The Dream Team begat Dirk and his passport-carrying pals. It led to this season's 15-man All-NBA squad welcoming three expatriates - Nowitzki, the Spurs' Manu Ginobili (Argentina) and the Lakers' Pao Gasol (Spain), who was a precocious 12-year-old in Barcelona when Jordan and Magic and the paparazzi pulled into his town in 1992.
It has led to a Western Conference finals featuring three starters from distant lands - besides Nowitzki, the Oklahoma City Thunder's Serge Ibaka (Democratic Republic of Congo) and Thabo Sefolosh (Switzerland). Plus a proven back-up, the Mavs' Peja Stojakovic (Serbia).
The East, a bit more domesticated, includes the Bulls starter Luol Deng, a Sudan native who stopped off at Duke University, along with back-ups Omer Asik (Turkey) of Chicago and Zydrunas Ilgauskas of Miami (Lithuania).
Collectively, they have transformed the league. In Europe, in particular, young players are not locked into a specific position and taught only related skills. Hence, extra-tall guys now run the floor rather than just drop anchor in the lane. They score on jump shots from distance as well as dunks at the rim.
Imagine: without a Dream Team, there might have been no Yao Ming, whose pilgrimage to the NBA made basketball the most popular physical activity in China, with an estimated 300 million dribblers and wishful dunkers.
What began as a trickle is now a steady stream. As US Olympics coach Chuck Daly prophesied then: "There will come a day - I'm not saying it will happen anytime soon, mind you, but it's inevitable that it will happen - that [other countries] will be able to compete with us on even terms. And they'll look back on the Dream Team as a landmark event in that process."
A look at a projected NBA draft reveals a stunningly diverse group. Gentlemen, stand and be recognised. Be careful not to scrape your head on the ceiling.
Fourth: Enes Kanter, 6ft 11ins, of Turkey.
Fifth: Jonas Valanciunas, 6ft 11ins, of Lithunia.

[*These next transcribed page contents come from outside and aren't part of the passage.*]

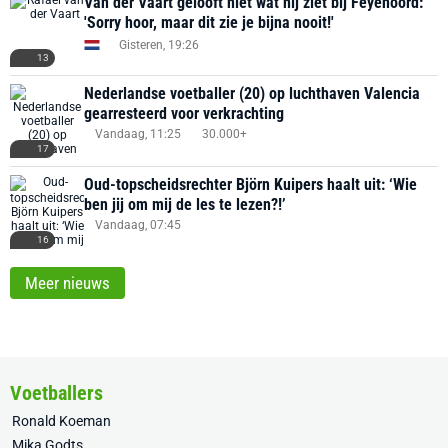
Van der Vaart gelooft niet wat hij ziet bij Feyenoord:
'Sorry hoor, maar dit zie je bijna nooit!'
Gisteren, 19:26
13
Nederlandse voetballer (20) op luchthaven Valencia
gearresteerd voor verkrachting
Vandaag, 11:25
30.000+
17
Oud-topscheidsrechter Björn Kuipers haalt uit: ‘Wie
ben jij om mij de les te lezen?!’
Vandaag, 07:45
16
Meer nieuws
Voetballers
Ronald Koeman
Mika Godts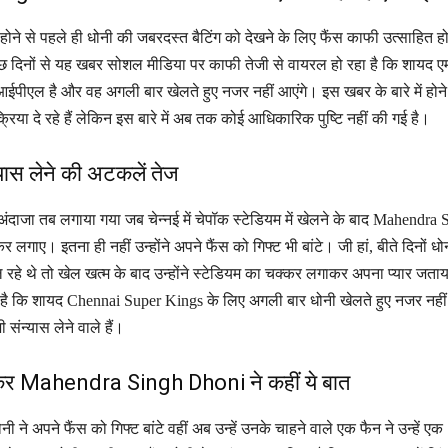
ने से पहले ही धोनी की जबरदस्त बैटिंग को देखने के लिए फैंस काफी उत्साहित हो
कुछ दिनों से यह खबर सोशल मीडिया पर काफी तेजी से वायरल हो रहा है कि शायद 
पीएल है और वह अगली बार खेलते हुए नजर नहीं आएंगे। इस खबर के बारे में होने
रिया दे रहे हैं लेकिन इस बारे में अब तक कोई आधिकारिक पुष्टि नहीं की गई है।
ास लेने की अटकलें तेज
ाजा तब लगाया गया जब चेन्नई में चेपॉक स्टेडियम में खेलने के बाद Mahendra 
लगाए। इतना ही नहीं उन्होंने अपने फैंस को गिफ्ट भी बांटे। जी हां, बीते दिनों ध
ेल रहे थे तो खेल खत्म के बाद उन्होंने स्टेडियम का चक्कर लगाकर अपना प्यार जता
ना है कि शायद Chennai Super Kings के लिए अगली बार धोनी खेलते हुए नजर नहीं
ंन्यास लेने वाले हैं।
ाकर Mahendra Singh Dhoni ने कहीं ये बात
ी ने अपने फैंस को गिफ्ट बांटे वहीं अब उन्हें उनके चाहने वाले एक फैन ने उन्हें एक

Sixth: Jan Vesely, 6ft 11ins, of Serbia.
Seventh: Donatas Motiejunas, 7ft, of Lithunia.
Eighth: Bismack Biyombo, 6ft 9ins, DR Congo.
Three others, each 6ft 10ins or taller, are forecast for the first round.
So, high-fives to the Dream Team for making this marvellous migration possible. Those cover-your-eyes blow outs in 1992 made today's NBA is a joy to behold.